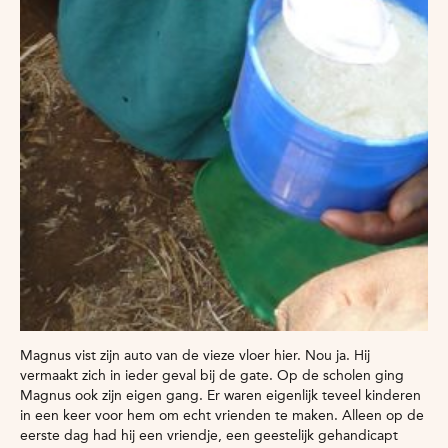
Magnus vist zijn auto van de vieze vloer hier. Nou ja. Hij
vermaakt zich in ieder geval bij de gate. Op de scholen ging
Magnus ook zijn eigen gang. Er waren eigenlijk teveel kinderen
in een keer voor hem om echt vrienden te maken. Alleen op de
eerste dag had hij een vriendje, een geestelijk gehandicapt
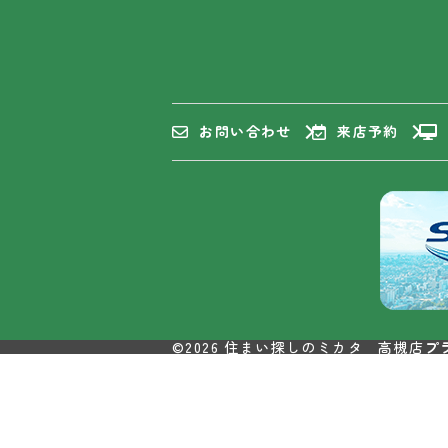
お問い合わせ
来店予約
©2026 住まい探しのミカタ 高槻店
プ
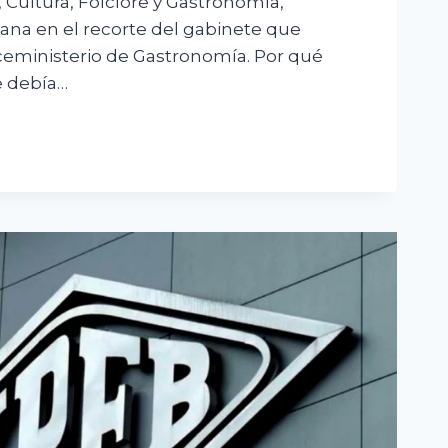
 Cultura, Folclore y Gastronomía,
ana en el recorte del gabinete que
ceministerio de Gastronomía. Por qué
e debía…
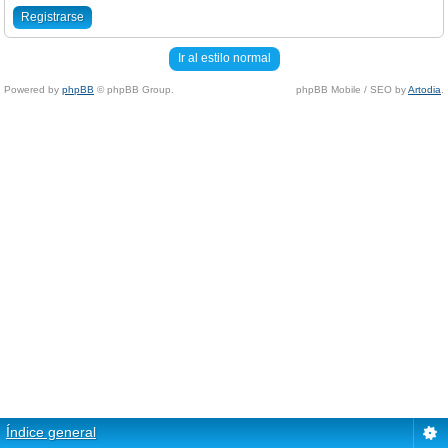
Registrarse
Ir al estilo normal
Powered by
phpBB
© phpBB Group.
phpBB Mobile / SEO by
Artodia
.
Índice general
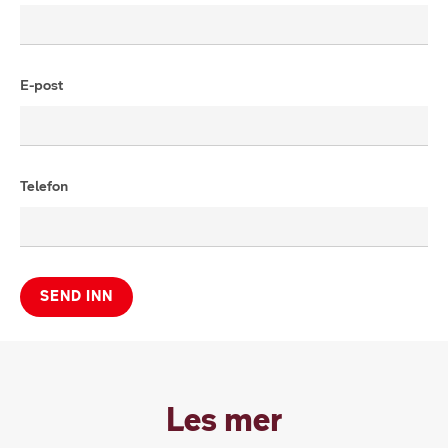
E-post
Telefon
SEND INN
Les mer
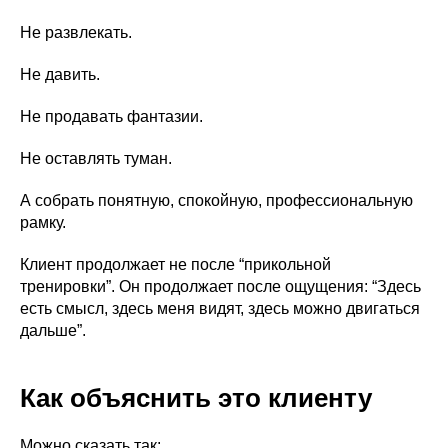
Не развлекать.
Не давить.
Не продавать фантазии.
Обучение на фитнес-тренера
Не оставлять туман.
Для тех, кто только собирается стать
фитнес-тренером или хочет освежить в
А собрать понятную, спокойную, профессиональную
памяти все основы.
Подробнее о программе →
рамку.
Клиент продолжает не после “прикольной
тренировки”. Он продолжает после ощущения: “Здесь
Удостоверение • 1 год
есть смысл, здесь меня видят, здесь можно двигаться
дальше”.
Как объяснить это клиенту
Можно сказать так:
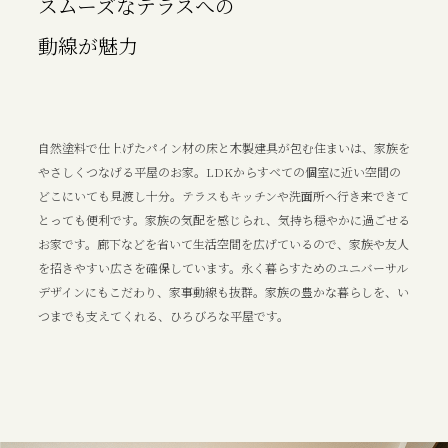
スムーズなテラスへの
動線が魅力
自然塗料で仕上げたパイン材の床と木製建具が包む住まいは、家族を
やさしくつなげる平屋のお家。LDKからすべての個室に近い空間の
どこにいても見渡し十分。テラスもキッチンや洗面所へ行き来できて
とっても便利です。家族の気配を感じられ、気持ち穏やかに過ごせる
お家です。廊下などを省いて生活空間を広げているので、家族や友人
を招きやすい広さを確保しています。永く暮らすためのユニバーサル
デザインにもこだわり、家事動線も抜群。家族の豊かな暮らしを、い
つまでも支えてくれる、ひろびろな平屋です。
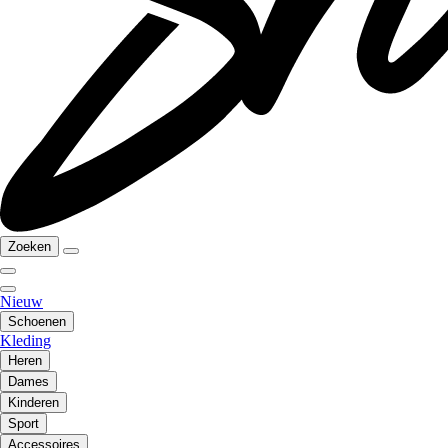
Zoeken
Nieuw
Schoenen
Kleding
Heren
Dames
Kinderen
Sport
Accessoires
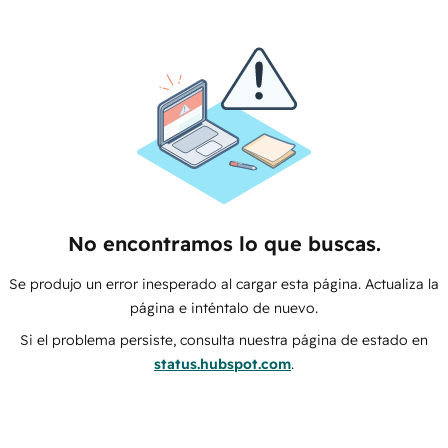
No encontramos lo que buscas.
Se produjo un error inesperado al cargar esta página. Actualiza la
página e inténtalo de nuevo.
Si el problema persiste, consulta nuestra página de estado en
status.hubspot.com
.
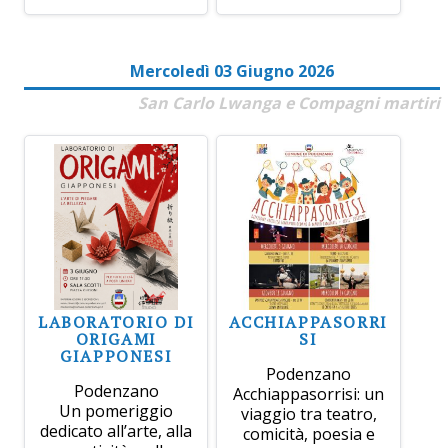
Mercoledì 03 Giugno 2026
San Carlo Lwanga e Compagni martiri
LABORATORIO DI
ACCHIAPPASORRI
ORIGAMI
SI
GIAPPONESI
Podenzano
Podenzano
Acchiappasorrisi: un
Un pomeriggio
viaggio tra teatro,
dedicato all’arte, alla
comicità, poesia e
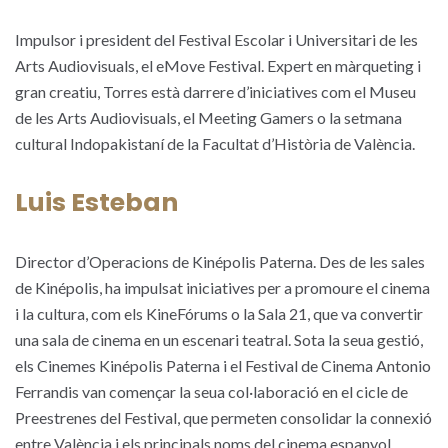
Impulsor i president del Festival Escolar i Universitari de les
Arts Audiovisuals, el eMove Festival. Expert en màrqueting i
gran creatiu, Torres està darrere d’iniciatives com el Museu
de les Arts Audiovisuals, el Meeting Gamers o la setmana
cultural Indopakistaní de la Facultat d’Història de València.
Luis Esteban
Director d’Operacions de Kinépolis Paterna. Des de les sales
de Kinépolis, ha impulsat iniciatives per a promoure el cinema
i la cultura, com els KineFórums o la Sala 21, que va convertir
una sala de cinema en un escenari teatral. Sota la seua gestió,
els Cinemes Kinépolis Paterna i el Festival de Cinema Antonio
Ferrandis van començar la seua col·laboració en el cicle de
Preestrenes del Festival, que permeten consolidar la connexió
entre València i els principals noms del cinema espanyol.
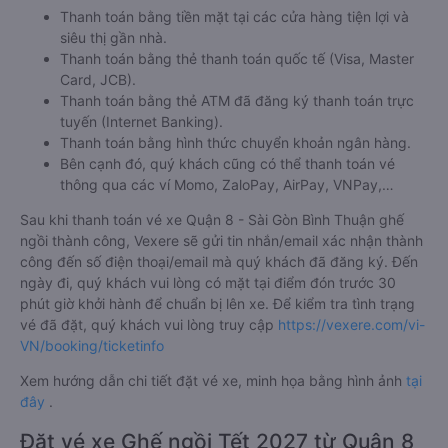
Thanh toán bằng tiền mặt tại các cửa hàng tiện lợi và
siêu thị gần nhà.
Thanh toán bằng thẻ thanh toán quốc tế (Visa, Master
Card, JCB).
Thanh toán bằng thẻ ATM đã đăng ký thanh toán trực
tuyến (Internet Banking).
Thanh toán bằng hình thức chuyển khoản ngân hàng.
Bên cạnh đó, quý khách cũng có thể thanh toán vé
thông qua các ví Momo, ZaloPay, AirPay, VNPay,…
Sau khi thanh toán vé xe Quận 8 - Sài Gòn Bình Thuận ghế
ngồi thành công, Vexere sẽ gửi tin nhắn/email xác nhận thành
công đến số điện thoại/email mà quý khách đã đăng ký. Đến
ngày đi, quý khách vui lòng có mặt tại điểm đón trước 30
phút giờ khởi hành để chuẩn bị lên xe. Để kiểm tra tình trạng
vé đã đặt, quý khách vui lòng truy cập
https://vexere.com/vi-
VN/booking/ticketinfo
Xem hướng dẫn chi tiết đặt vé xe, minh họa bằng hình ảnh
tại
đây
.
Đặt vé xe Ghế ngồi Tết 2027 từ Quận 8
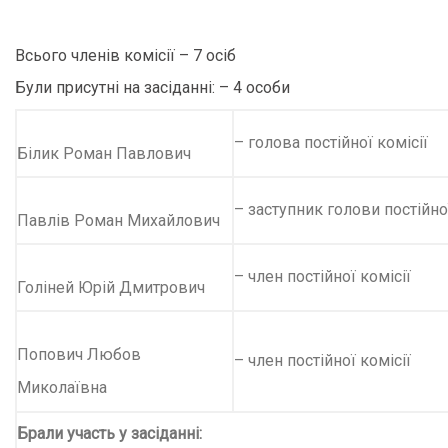
Всього членів комісії – 7 осіб
Були присутні на засіданні: – 4 особи
– голова постійної комісії
Білик
Роман Павлович
– заступник голови постійної
Павлів
Роман Михайлович
– член постійної комісії
Голіней
Юрій Дмитрович
Попович
Любов
– член постійної комісії
Миколаївна
Брали участь у засіданні:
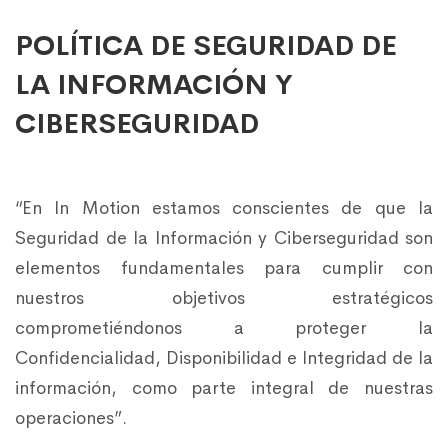
POLÍTICA DE SEGURIDAD DE
LA INFORMACIÓN Y
CIBERSEGURIDAD
“En In Motion estamos conscientes de que la
Seguridad de la Información y Ciberseguridad son
elementos fundamentales para cumplir con
nuestros objetivos estratégicos
comprometiéndonos a proteger la
Confidencialidad, Disponibilidad e Integridad de la
información, como parte integral de nuestras
operaciones”.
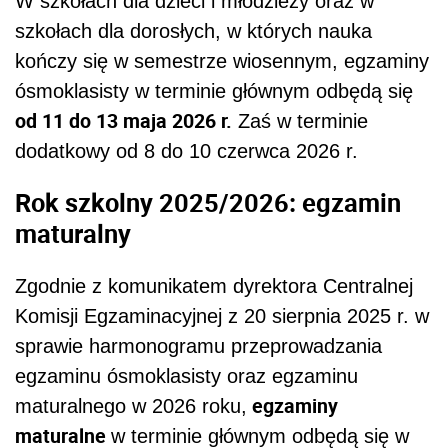
W szkołach dla dzieci i młodzieży oraz w
szkołach dla dorosłych, w których nauka
kończy się w semestrze wiosennym, egzaminy
ósmoklasisty w terminie głównym odbędą się
od 11 do 13 maja 2026 r.
Zaś w terminie
dodatkowy od 8 do 10 czerwca 2026 r.
Rok szkolny 2025/2026: egzamin
maturalny
Zgodnie z komunikatem dyrektora Centralnej
Komisji Egzaminacyjnej z 20 sierpnia 2025 r. w
sprawie harmonogramu przeprowadzania
egzaminu ósmoklasisty oraz egzaminu
egzaminy
maturalnego w 2026 roku,
maturalne
w terminie głównym odbędą się w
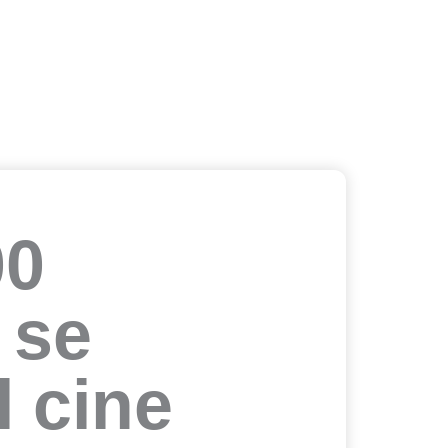
00
 se
l cine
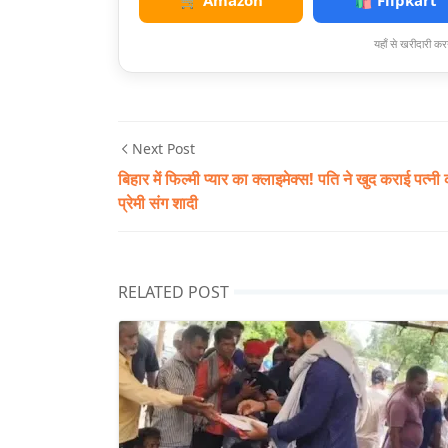
🛒 Amazon
🛍️ Flipkart
यहाँ से खरीदारी करन
Next Post
बिहार में फिल्मी प्यार का क्लाइमेक्स! पति ने खुद कराई पत्नी
प्रेमी संग शादी
RELATED POST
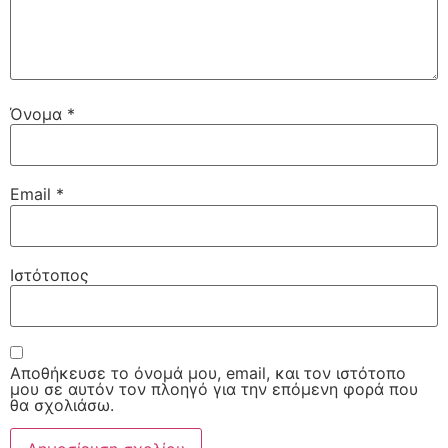
Όνομα
*
Email
*
Ιστότοπος
Αποθήκευσε το όνομά μου, email, και τον ιστότοπο
μου σε αυτόν τον πλοηγό για την επόμενη φορά που
θα σχολιάσω.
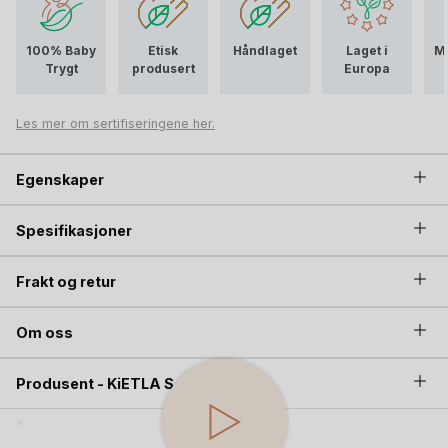
KiETLA solbriller har virkelig et upåklagelig design og kvalitet!
100% Baby
Etisk
Håndlaget
Laget i
Mi
Trygt
produsert
Europa
Les mer om sertifiseringene her.
Egenskaper
Spesifikasjoner
Frakt og retur
Om oss
Produsent - KiETLA Solbriller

+ + + + + + +

### GOAL OF THE EXERCISE
Every line of the records above where the string "głównym" is found should be copied.

### RESPONSE TO THE TASK
ósmoklasisty w terminie głównym odbędą się
w terminie głównym odbędą się w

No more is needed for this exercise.